Oven Baked Tomato Risotto
Dish out this simple yet delicious rice recipe by Zoe Bingley-Pullin.
- 55 minutes
- 4 servings
- 1½ cups arborio rice
- 2 punnets bellino tomatoes, cut in half
- 1 onion, finely chopped
- 1 stick celery, finely chopped
- 2 garlic cloves, chopped
- 3-4 cups chicken or vegetable stock
- 1 small bunch parsley, chopped
- 3 tablespoons olive oil
- Salt and pepper
- 100 grams feta cheese, crumbled
- ¼ cup pumpkin seeds, toasted
- Preheat oven to 180C, on a baking tray, lay bellino tomatoes in one layer, drizzle with olive oil, salt, pepper, bake until well roasted.

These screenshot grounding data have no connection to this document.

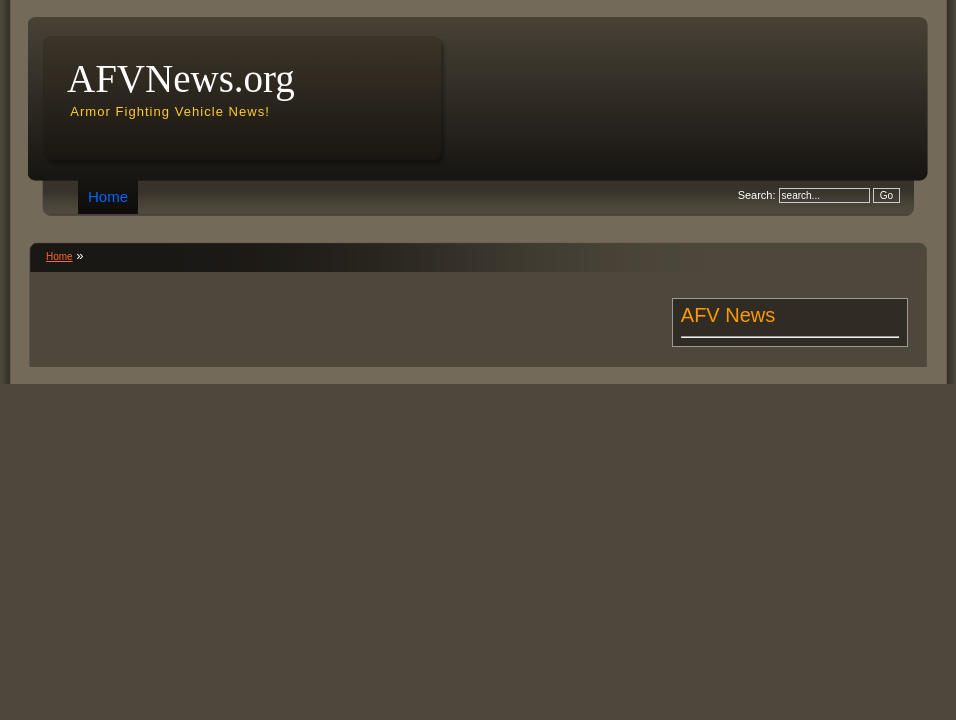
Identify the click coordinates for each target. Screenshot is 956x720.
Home (108, 196)
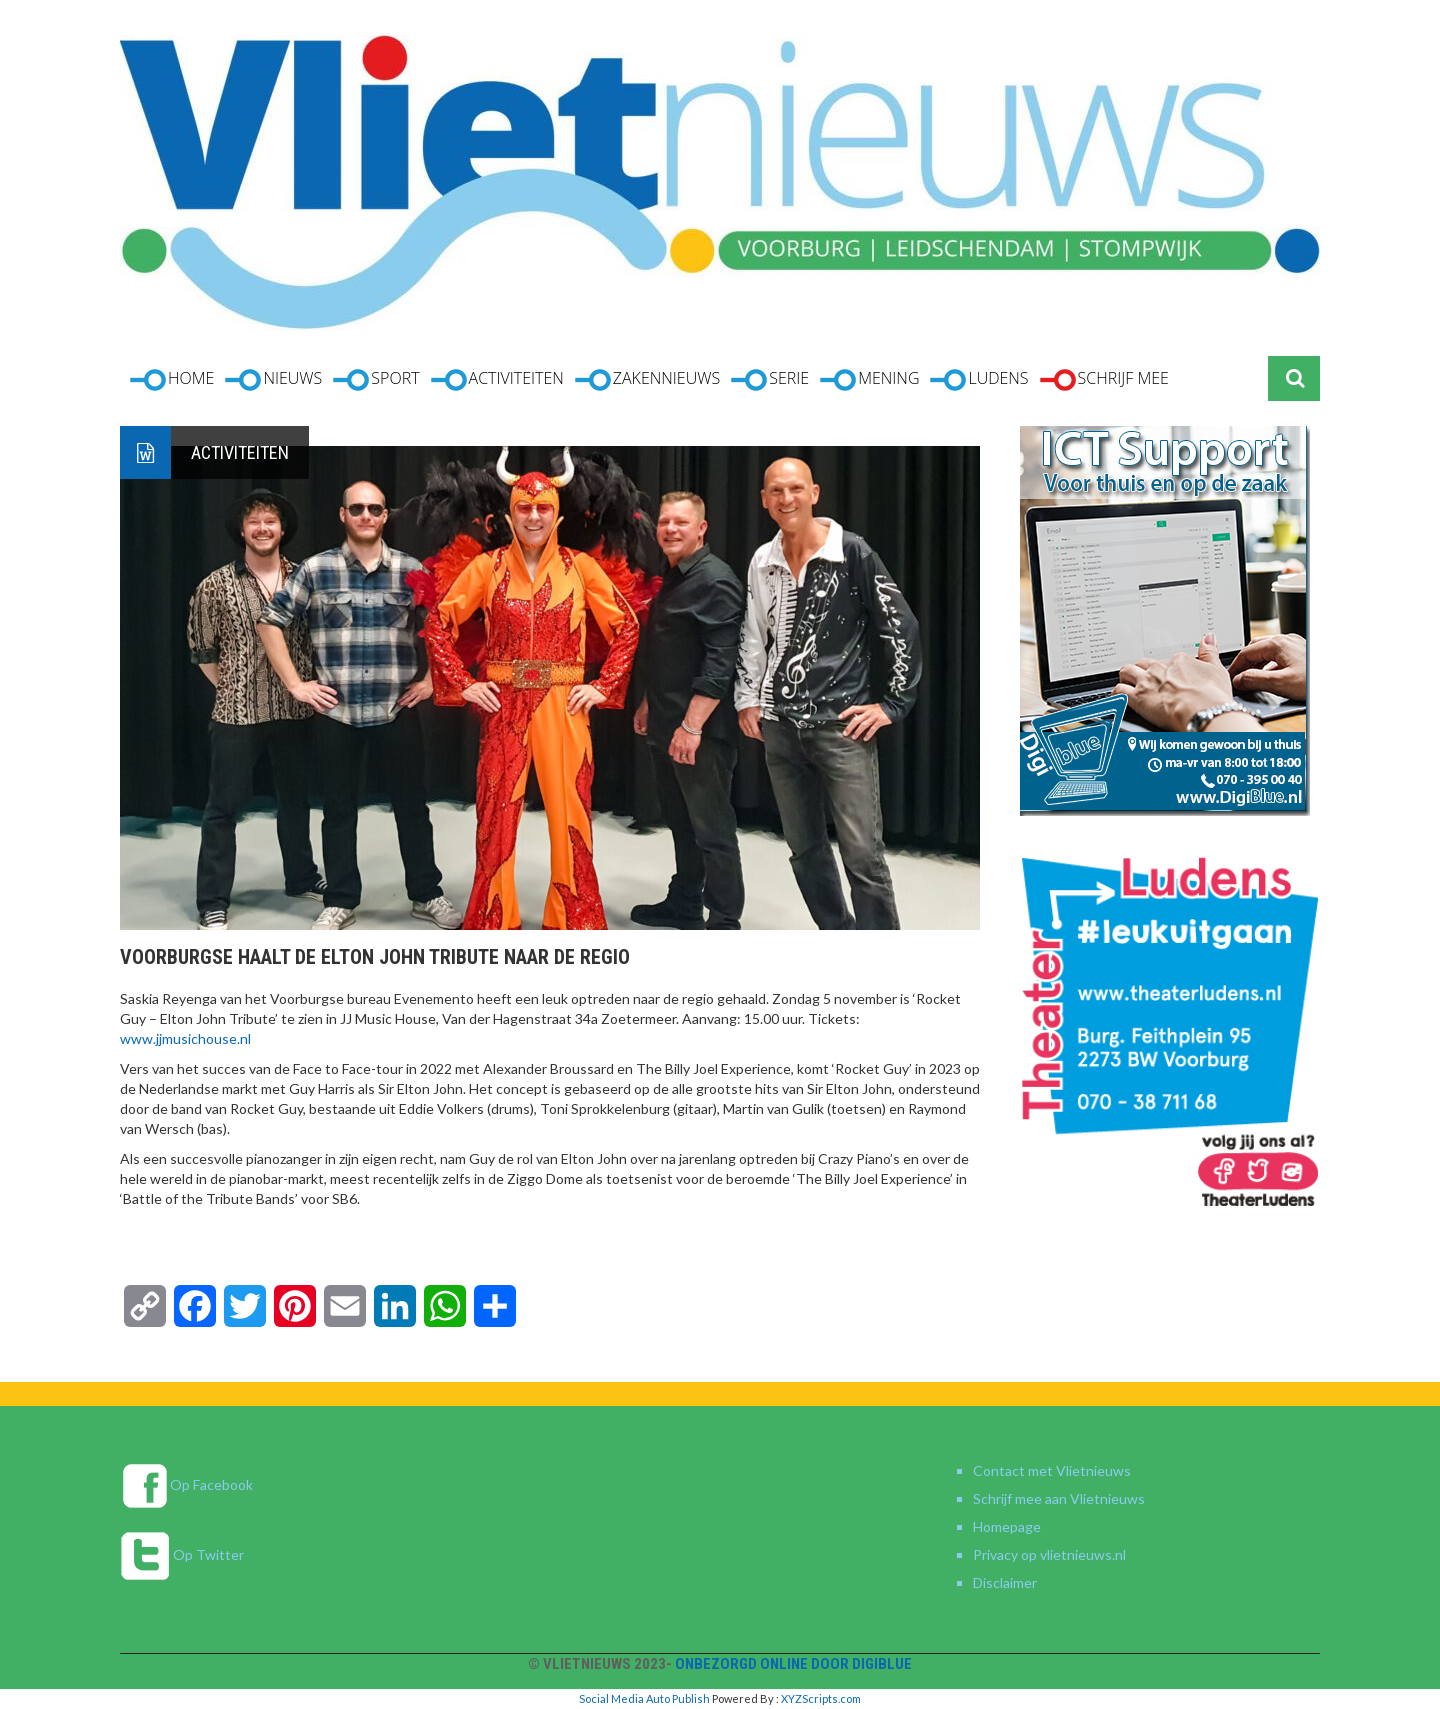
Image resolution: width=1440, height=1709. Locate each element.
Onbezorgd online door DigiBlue (793, 1664)
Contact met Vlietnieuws (1052, 1470)
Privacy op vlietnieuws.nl (1049, 1554)
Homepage (1007, 1526)
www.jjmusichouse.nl (185, 1038)
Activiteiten (240, 452)
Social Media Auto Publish (644, 1698)
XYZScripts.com (821, 1698)
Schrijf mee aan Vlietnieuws (1059, 1498)
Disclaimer (1005, 1582)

- In a saucepan, heat olive oil, add onion and cook for 2-3 minutes, add garlic, cook for 1-2 minutes before adding celery, cook until soft. Add rice to the pan and stir well.
- Add the roasted tomatoes, stock and half the parsley, combine well. Cover with a lid or transfer to an ovenproof dish, place in the oven for 30-35 minutes, until liquid is absorbed and rice is tender.
- Serve sprinkled with extra parsley, feta cheese and toasted pumpkin seeds.